Joan is a saint in the Catholic Church. She was viewed as a religious figure in Orléans after the siege was lifted, and an annual panegyric was pronounced there on her behalf until the 1800s. In 1849, the Bishop of Orlėans Félix Dupanloup delivered an oration that attracted international attention and in 1869, petitioned Rome to begin beatification proceedings. She was beatified by Pope Pius X in 1909, and canonized on 16 May 1920 by Pope Benedict XV. Her feast day is 30 May, the anniversary of her execution. In an apostolic letter, Pope Pius XI declared Joan one of the patron saints of France on 2 March 1922.
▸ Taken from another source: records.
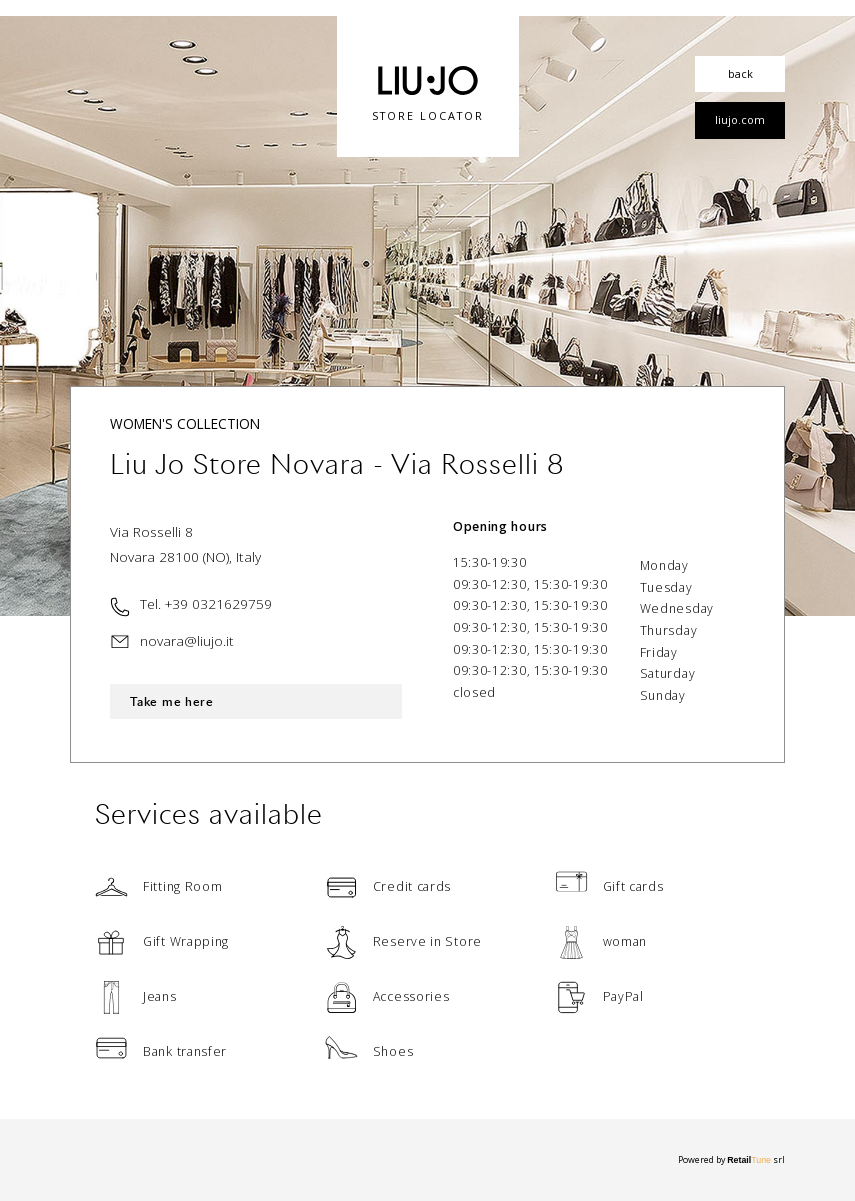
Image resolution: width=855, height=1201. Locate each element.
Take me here (171, 701)
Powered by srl (731, 1160)
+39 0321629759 (218, 603)
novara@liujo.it (187, 640)
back (740, 73)
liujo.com (740, 119)
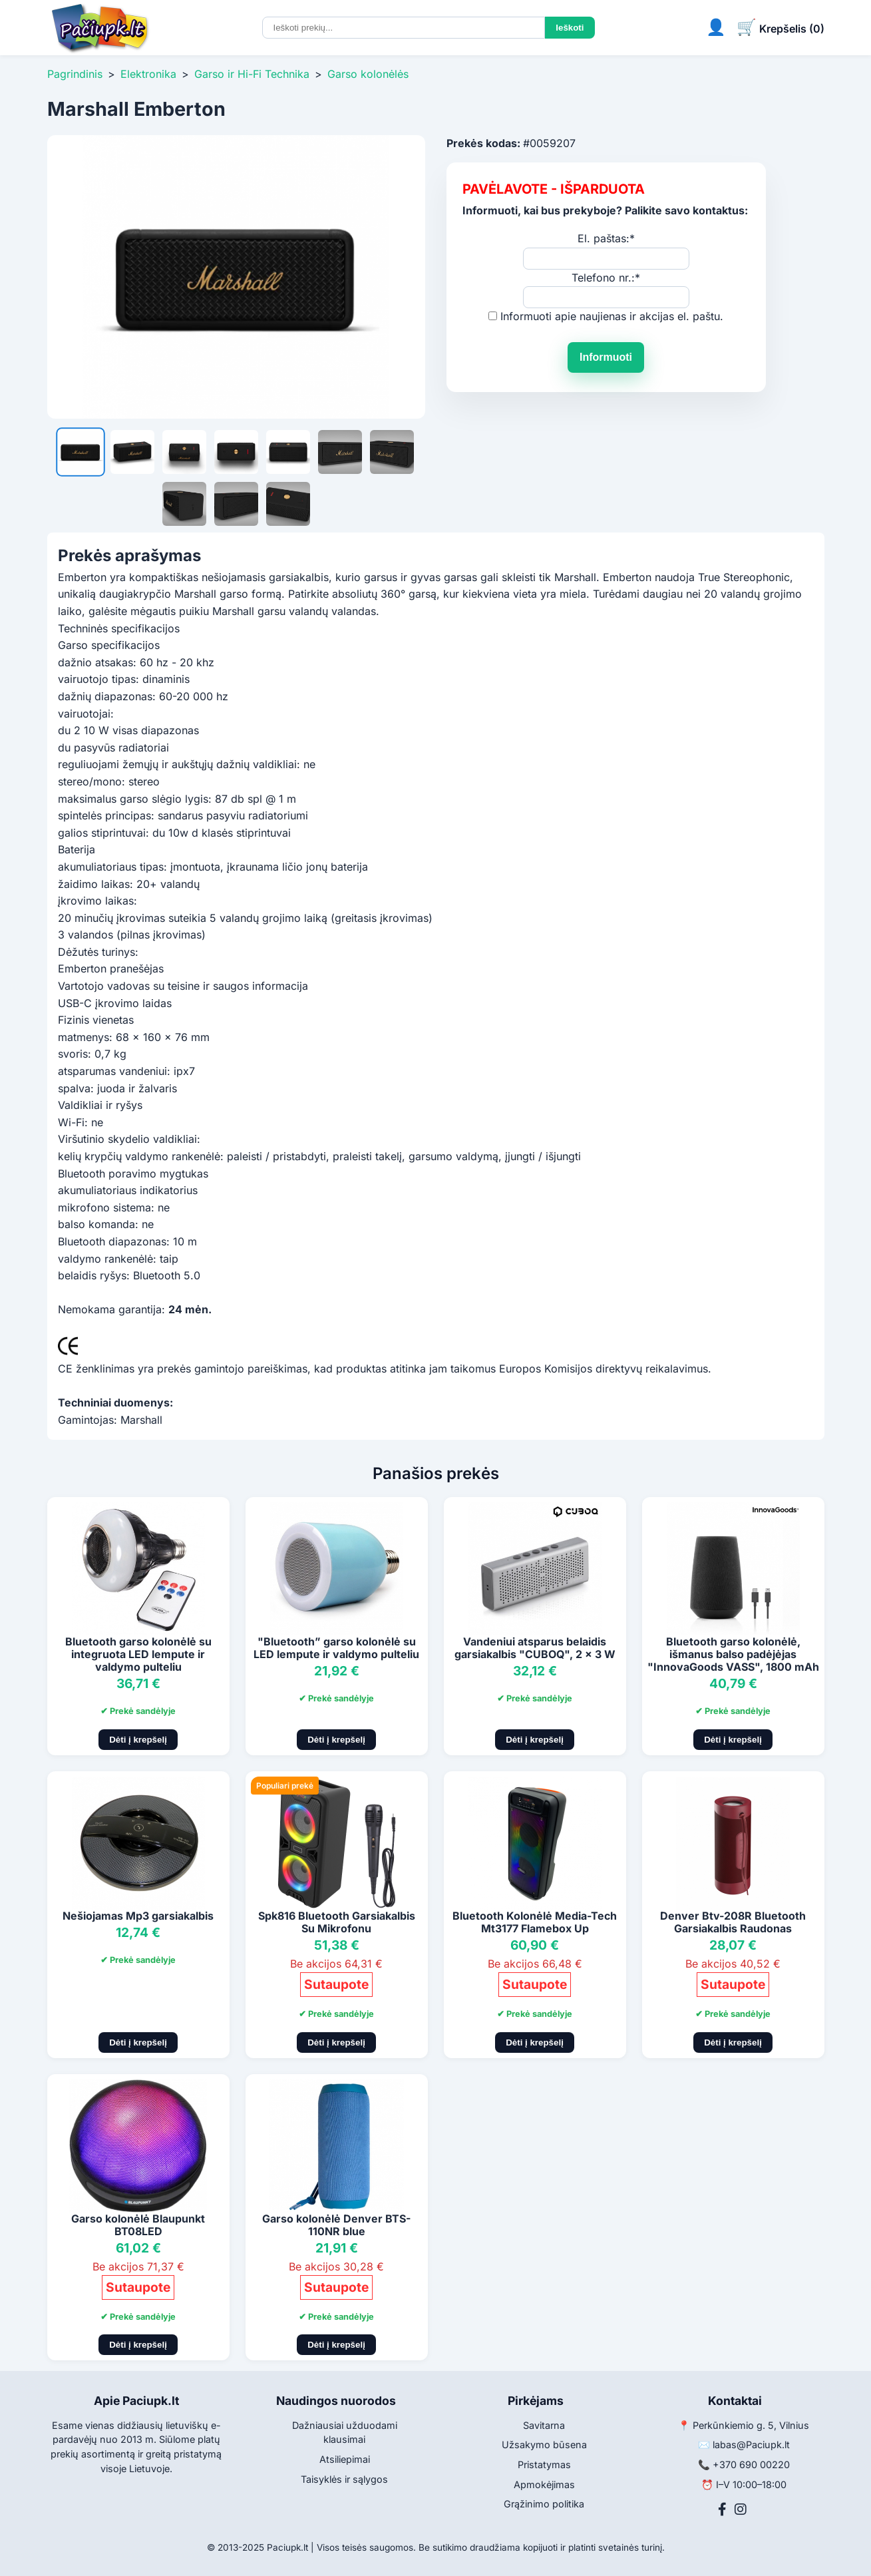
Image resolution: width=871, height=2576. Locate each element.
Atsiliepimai (344, 2459)
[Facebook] (722, 2509)
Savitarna (544, 2425)
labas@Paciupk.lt (751, 2444)
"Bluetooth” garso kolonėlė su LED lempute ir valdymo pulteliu (336, 1648)
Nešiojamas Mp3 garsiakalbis (138, 1915)
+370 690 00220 (751, 2464)
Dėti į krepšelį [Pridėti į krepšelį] (138, 1740)
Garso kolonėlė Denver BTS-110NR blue (336, 2225)
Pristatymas (544, 2464)
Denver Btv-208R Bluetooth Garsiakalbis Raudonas (733, 1922)
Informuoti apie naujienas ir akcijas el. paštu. (611, 316)
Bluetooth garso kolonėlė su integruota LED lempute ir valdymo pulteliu (138, 1654)
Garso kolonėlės (368, 74)
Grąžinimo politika (544, 2503)
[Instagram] (741, 2509)
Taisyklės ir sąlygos (344, 2479)
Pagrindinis (74, 74)
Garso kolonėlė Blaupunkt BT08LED (138, 2225)
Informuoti (606, 357)
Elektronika (148, 74)
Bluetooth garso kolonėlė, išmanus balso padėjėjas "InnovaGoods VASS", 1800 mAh (733, 1654)
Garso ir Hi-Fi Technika (251, 74)
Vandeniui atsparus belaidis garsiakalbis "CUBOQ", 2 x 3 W (534, 1648)
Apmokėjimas (544, 2484)
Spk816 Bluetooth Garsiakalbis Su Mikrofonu (336, 1922)
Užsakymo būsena (544, 2444)
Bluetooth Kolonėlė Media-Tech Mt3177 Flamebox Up (534, 1922)
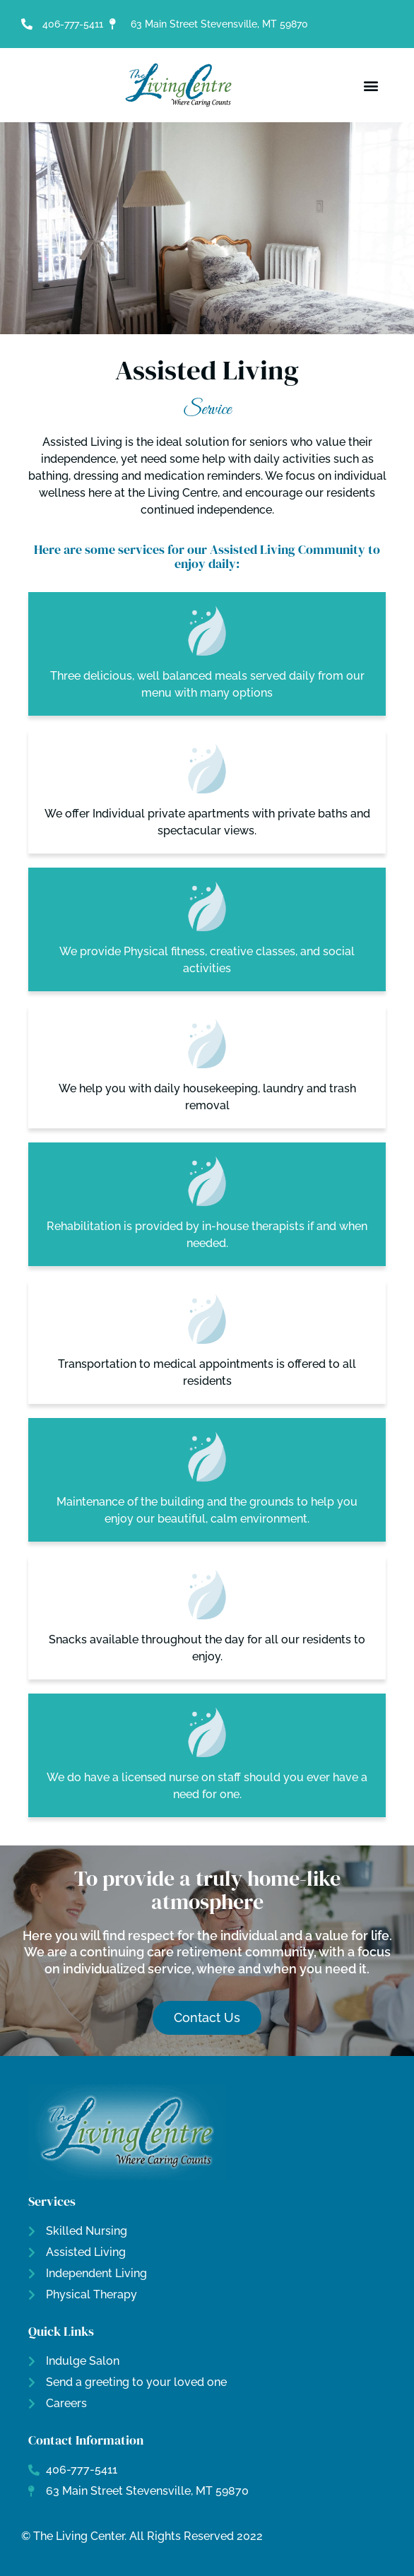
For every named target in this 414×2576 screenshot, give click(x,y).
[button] (371, 85)
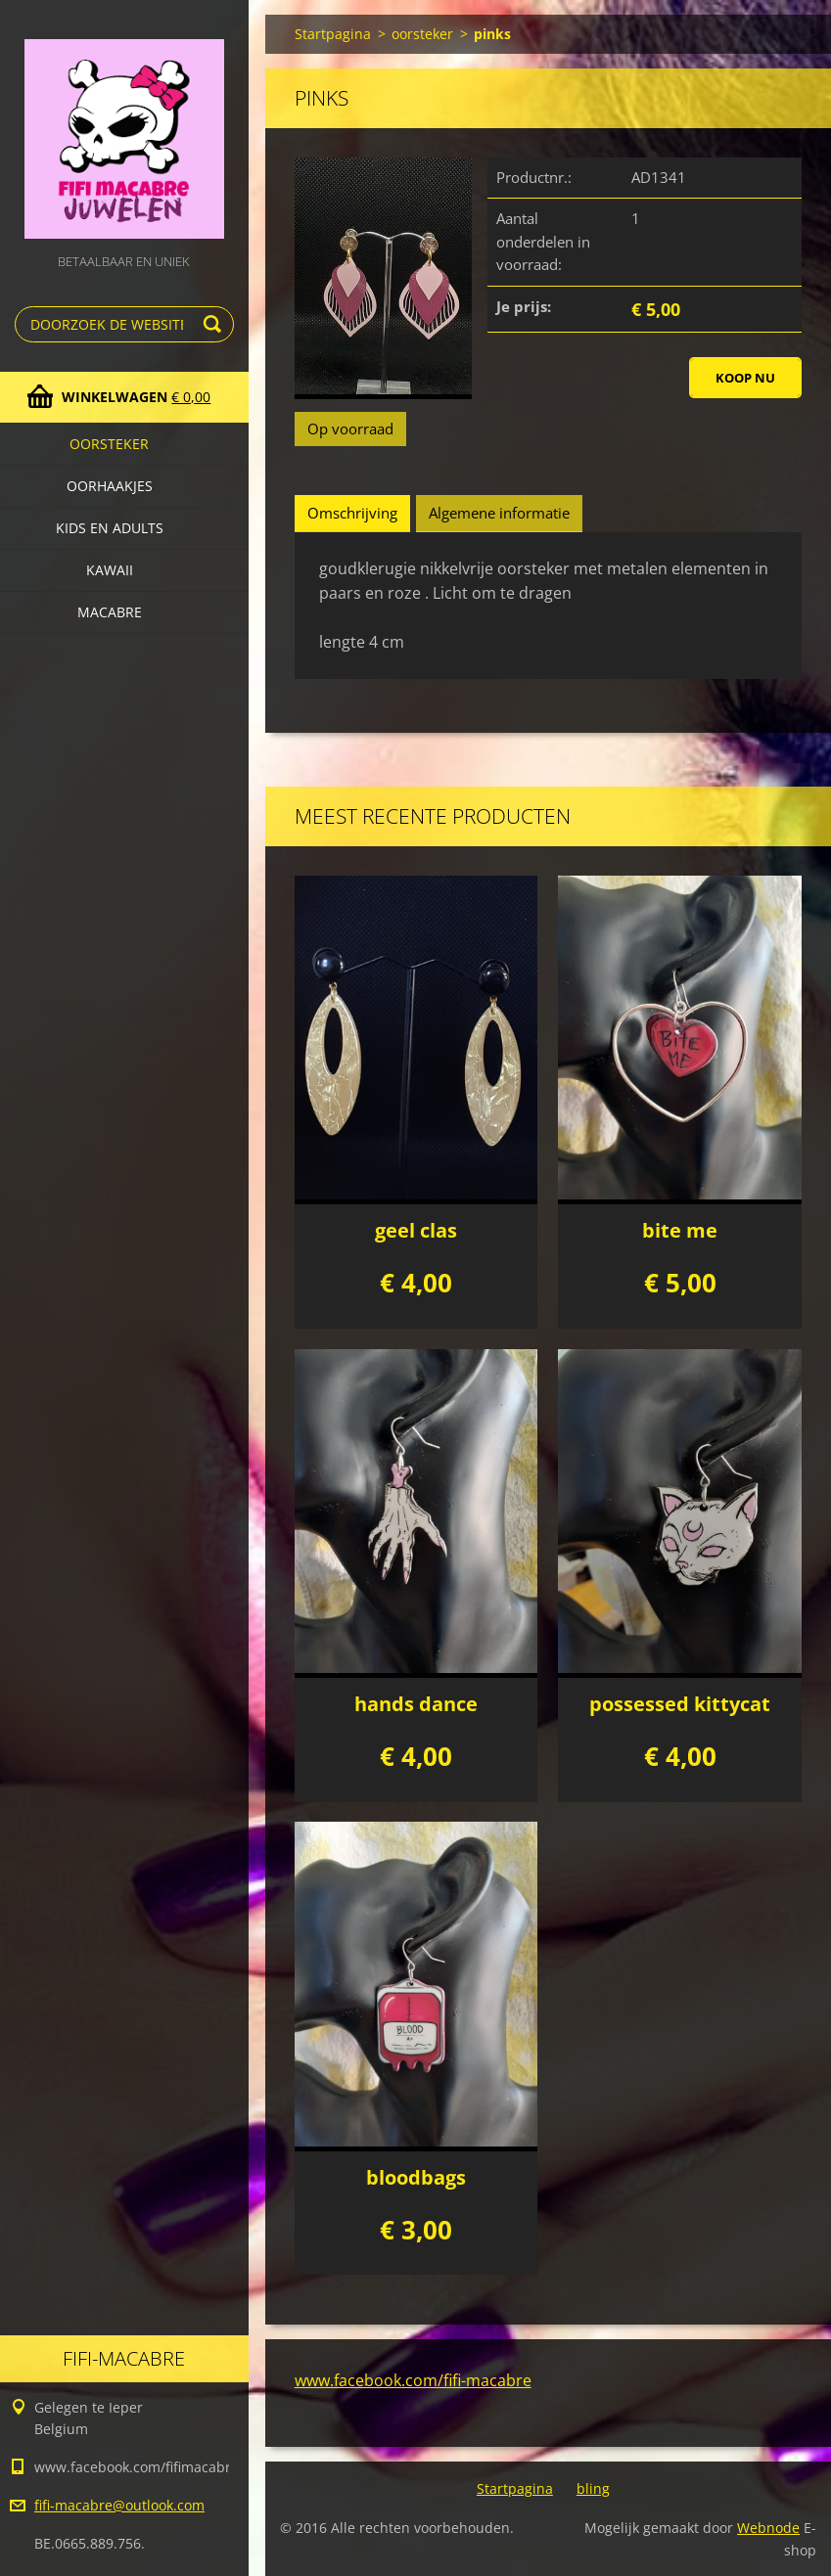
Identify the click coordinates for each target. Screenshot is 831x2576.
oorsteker (109, 443)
Joan was canonized as a Virgin, not as a Christian martyr because she had been put to death by a canonically constituted court, which executed her not for her faith in Christ, but for her private revelation. Nevertheless, she has been popularly venerated as a martyr since her death: one who suffered for her modesty and purity, her country, and the strength of her convictions. Joan is also remembered as a visionary in the Church of England with a commemoration on 30 May. She is revered in the pantheon of the Cao Dai religion.

During her lifetime, Joan was already being compared to biblical women heroes, such as Esther, Judith, and Deborah. Her claim of virginity, which signified her virtue and sincerity, was upheld by women of status from both the Armagnac and Burgundian-English sides of the Hundred Years' War: Yolande of Aragon, Charles's mother-in-law, and Anne of Burgundy, Duchess of Bedford.

Joan has been described as a model of an autonomous woman who challenged traditions of masculinity and femininity to be heard as an individual in a patriarchal culture—setting her own course by heeding the voices of her visions. She fulfilled the traditionally male role of a military leader, while maintaining her status as a valiant woman. Merging qualities associated with both genders, Joan has inspired numerous artistic and cultural works for many centuries. In the nineteenth century, hundreds of works of art about her—including biographies, plays, and musical scores—were created in France, and her story became popular as an artistic subject in Europe and North America. By the 1960s, she was the topic of thousands of books. Her legacy has become global, and inspires novels, plays, poems, operas, films, paintings, children's books, advertising, computer games, comics and popular culture across the world.